Traditional NLP tools, often trained on general or biomedical corpora, struggle with the domain-specific syntax and semantics of chemistry. Moreover, most existing tools are text-focused and cannot access information presented in other modalities like chemical diagrams, plots, and structured tables, which are critical in chemical reporting.


Relevance

This is a central challenge for the research community because:

  • Reliable machine learning models require structured, domain-specific data
  • Scientific progress is limited by the speed and accuracy of data curation
  • Multimodal content — a hallmark of chemistry publications — requires models that can interpret and align information across text, tables, and images

Recent progress in large language models (LLMs) and multimodal transformers has shown potential, but these models often underperform in chemical contexts due to:

  • Lack of fine-grained benchmark datasets
  • Inadequate multimodal training data
  • The absence of standardized evaluation protocols

Goals and Objectives

The central goal of ChemX is to create a comprehensive, expert-validated benchmark for chemical information extraction, enabling the development and assessment of AI systems across multiple chemical domains.

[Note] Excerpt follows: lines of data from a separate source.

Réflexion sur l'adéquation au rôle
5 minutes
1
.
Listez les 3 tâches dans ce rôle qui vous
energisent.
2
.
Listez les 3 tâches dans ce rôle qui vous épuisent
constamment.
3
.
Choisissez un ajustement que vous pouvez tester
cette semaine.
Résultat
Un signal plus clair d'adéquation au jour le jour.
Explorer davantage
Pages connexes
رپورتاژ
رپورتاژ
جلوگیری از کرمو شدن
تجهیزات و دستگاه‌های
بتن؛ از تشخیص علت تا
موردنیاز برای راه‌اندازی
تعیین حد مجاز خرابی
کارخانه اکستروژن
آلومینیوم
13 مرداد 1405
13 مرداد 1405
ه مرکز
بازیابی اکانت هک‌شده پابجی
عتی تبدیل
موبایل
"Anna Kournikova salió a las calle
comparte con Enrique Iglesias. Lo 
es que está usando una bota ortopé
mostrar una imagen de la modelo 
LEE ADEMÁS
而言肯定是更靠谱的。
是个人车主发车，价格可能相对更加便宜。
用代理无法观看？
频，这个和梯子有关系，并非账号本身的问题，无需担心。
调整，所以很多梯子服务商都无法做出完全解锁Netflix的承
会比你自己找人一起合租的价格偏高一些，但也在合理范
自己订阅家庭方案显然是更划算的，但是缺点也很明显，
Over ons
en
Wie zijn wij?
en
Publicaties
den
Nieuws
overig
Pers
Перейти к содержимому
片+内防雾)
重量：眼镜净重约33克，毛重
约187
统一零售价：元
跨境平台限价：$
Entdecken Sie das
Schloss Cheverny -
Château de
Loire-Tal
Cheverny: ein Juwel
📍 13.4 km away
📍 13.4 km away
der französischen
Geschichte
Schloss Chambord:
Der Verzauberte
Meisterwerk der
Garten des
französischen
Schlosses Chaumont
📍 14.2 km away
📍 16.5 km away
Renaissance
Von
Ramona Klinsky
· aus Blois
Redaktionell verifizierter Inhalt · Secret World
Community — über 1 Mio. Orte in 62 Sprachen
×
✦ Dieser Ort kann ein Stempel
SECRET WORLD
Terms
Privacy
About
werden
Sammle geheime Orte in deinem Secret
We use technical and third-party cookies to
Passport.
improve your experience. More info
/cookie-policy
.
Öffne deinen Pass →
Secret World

To accomplish this, the project aims to:

  • Collect and annotate 10 datasets from published chemical literature
  • Capture multimodal representations — including text, tables, figures, and chemical structures
  • Apply rigorous expert validation to ensure annotation quality and consistency
  • Establish standardized evaluation metrics for benchmarking model performance
  • Support reproducibility and transparency through detailed documentation and metadata

By addressing the lack of multimodal benchmarks in chemistry, ChemX provides a foundation for robust, scalable, and trustworthy AI tools that can transform scientific discovery in chemistry and materials science.